◆ **Exercise material**:
▬▬▬▬▬▬▬▬▬▬

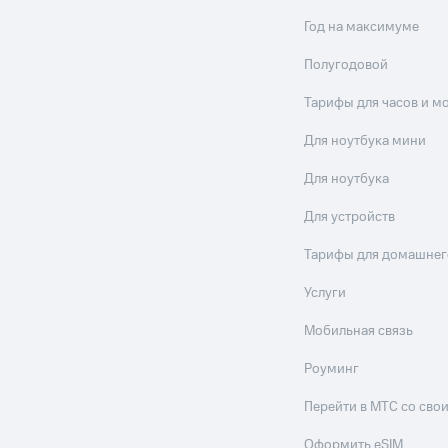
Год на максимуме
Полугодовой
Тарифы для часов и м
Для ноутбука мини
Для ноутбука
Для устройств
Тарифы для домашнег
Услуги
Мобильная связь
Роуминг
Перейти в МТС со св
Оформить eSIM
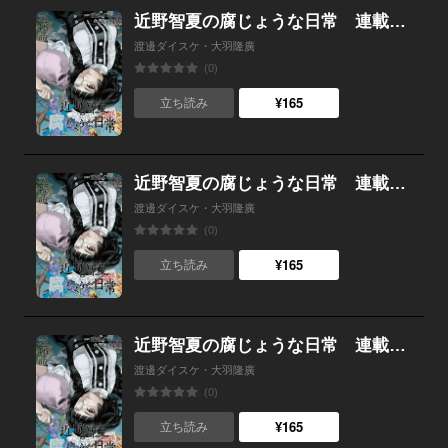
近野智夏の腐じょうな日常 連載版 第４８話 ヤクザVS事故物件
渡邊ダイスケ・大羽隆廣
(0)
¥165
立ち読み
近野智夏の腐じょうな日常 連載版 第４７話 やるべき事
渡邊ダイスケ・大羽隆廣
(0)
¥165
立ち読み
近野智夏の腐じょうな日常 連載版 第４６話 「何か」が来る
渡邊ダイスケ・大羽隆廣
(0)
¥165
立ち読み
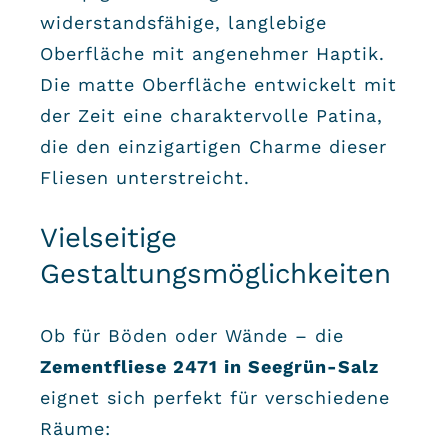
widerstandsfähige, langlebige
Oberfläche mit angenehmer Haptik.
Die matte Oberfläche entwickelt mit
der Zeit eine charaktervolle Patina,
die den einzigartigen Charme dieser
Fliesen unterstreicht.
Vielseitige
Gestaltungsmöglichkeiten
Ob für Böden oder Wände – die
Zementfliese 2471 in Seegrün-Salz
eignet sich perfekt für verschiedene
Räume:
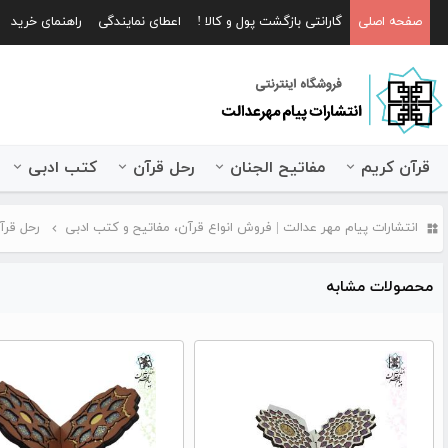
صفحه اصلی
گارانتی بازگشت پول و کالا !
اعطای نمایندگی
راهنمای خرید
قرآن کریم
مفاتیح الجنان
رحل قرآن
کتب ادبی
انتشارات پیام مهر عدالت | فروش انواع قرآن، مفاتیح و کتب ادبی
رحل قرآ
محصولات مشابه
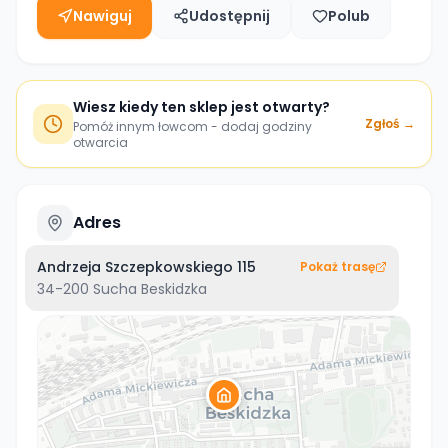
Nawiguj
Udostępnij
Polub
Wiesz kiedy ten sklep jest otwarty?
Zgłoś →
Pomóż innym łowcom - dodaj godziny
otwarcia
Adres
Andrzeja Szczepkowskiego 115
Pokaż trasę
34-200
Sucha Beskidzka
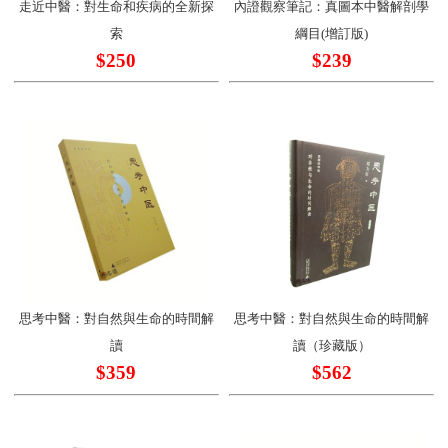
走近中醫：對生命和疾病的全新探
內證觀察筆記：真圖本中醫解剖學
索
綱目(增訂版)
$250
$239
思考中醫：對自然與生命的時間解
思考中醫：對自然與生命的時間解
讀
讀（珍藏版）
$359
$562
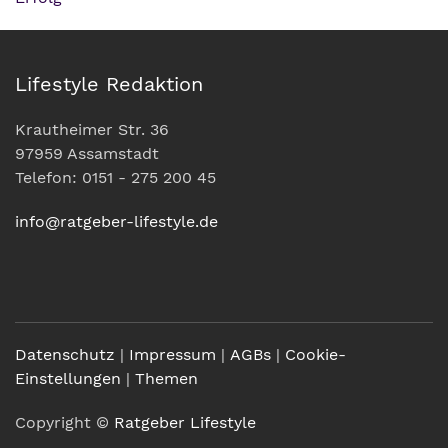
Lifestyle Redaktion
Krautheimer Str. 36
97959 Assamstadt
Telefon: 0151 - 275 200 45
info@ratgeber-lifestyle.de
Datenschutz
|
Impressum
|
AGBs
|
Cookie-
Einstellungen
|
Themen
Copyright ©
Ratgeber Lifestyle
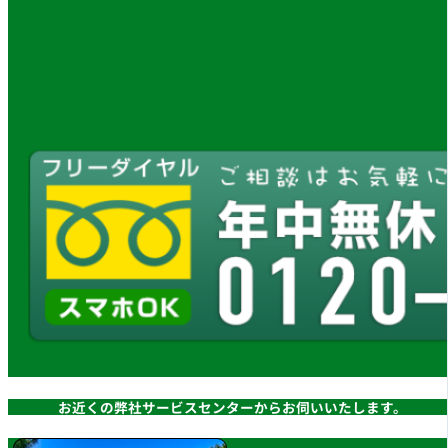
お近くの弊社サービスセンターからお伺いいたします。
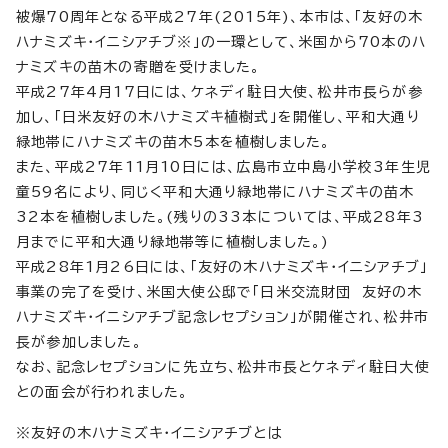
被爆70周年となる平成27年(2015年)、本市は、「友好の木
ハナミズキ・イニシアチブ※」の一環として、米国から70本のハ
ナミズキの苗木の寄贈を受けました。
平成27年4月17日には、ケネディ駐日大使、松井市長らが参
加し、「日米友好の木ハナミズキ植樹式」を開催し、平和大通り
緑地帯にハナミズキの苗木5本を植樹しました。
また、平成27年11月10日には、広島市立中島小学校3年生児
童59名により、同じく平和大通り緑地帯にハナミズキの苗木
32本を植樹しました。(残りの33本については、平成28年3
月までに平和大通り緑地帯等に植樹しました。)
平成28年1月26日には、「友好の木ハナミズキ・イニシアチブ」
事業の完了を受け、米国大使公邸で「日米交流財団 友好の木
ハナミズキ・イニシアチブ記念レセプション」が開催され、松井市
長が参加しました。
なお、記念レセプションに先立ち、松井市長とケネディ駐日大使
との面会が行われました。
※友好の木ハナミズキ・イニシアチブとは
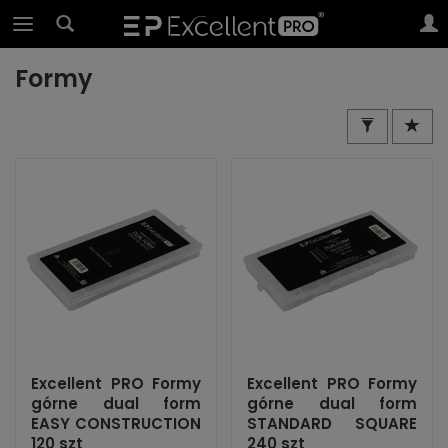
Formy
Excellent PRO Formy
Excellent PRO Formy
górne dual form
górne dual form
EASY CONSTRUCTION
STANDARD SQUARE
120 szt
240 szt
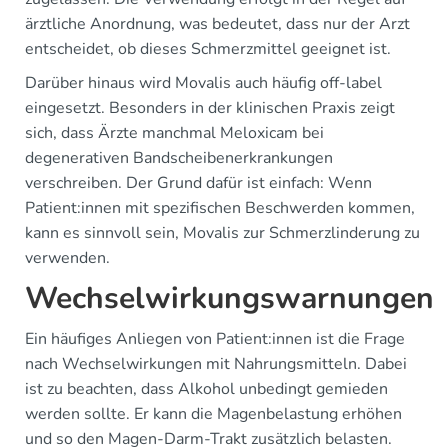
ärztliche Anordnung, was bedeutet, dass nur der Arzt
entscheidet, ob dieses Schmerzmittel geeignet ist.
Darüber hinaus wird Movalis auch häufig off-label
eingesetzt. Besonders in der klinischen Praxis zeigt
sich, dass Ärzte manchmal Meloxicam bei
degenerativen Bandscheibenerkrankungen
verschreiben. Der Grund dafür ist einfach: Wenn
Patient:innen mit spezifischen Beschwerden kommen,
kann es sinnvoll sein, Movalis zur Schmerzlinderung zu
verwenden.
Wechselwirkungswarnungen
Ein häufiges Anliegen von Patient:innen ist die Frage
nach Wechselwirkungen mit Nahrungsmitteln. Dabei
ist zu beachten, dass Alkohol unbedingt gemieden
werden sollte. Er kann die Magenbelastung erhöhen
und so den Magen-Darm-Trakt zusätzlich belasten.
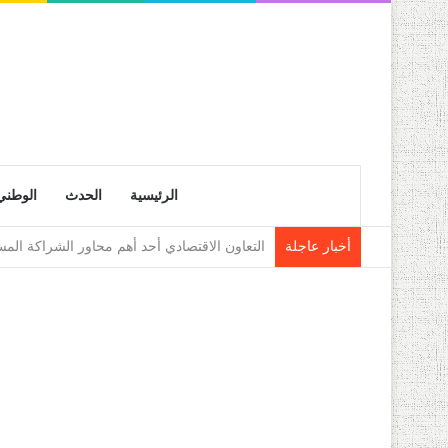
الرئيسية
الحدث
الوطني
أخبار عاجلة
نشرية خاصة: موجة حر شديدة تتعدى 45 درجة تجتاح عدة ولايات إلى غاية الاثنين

▬▬▬▬▬▬▬▬▬▬

◆ **Task directions**:
In the material above, find each line that has the string "kann" and return it.

◆ **Answer box**:
kann es sinnvoll sein, Movalis zur Schmerzlinderung zu
werden sollte. Er kann die Magenbelastung erhöhen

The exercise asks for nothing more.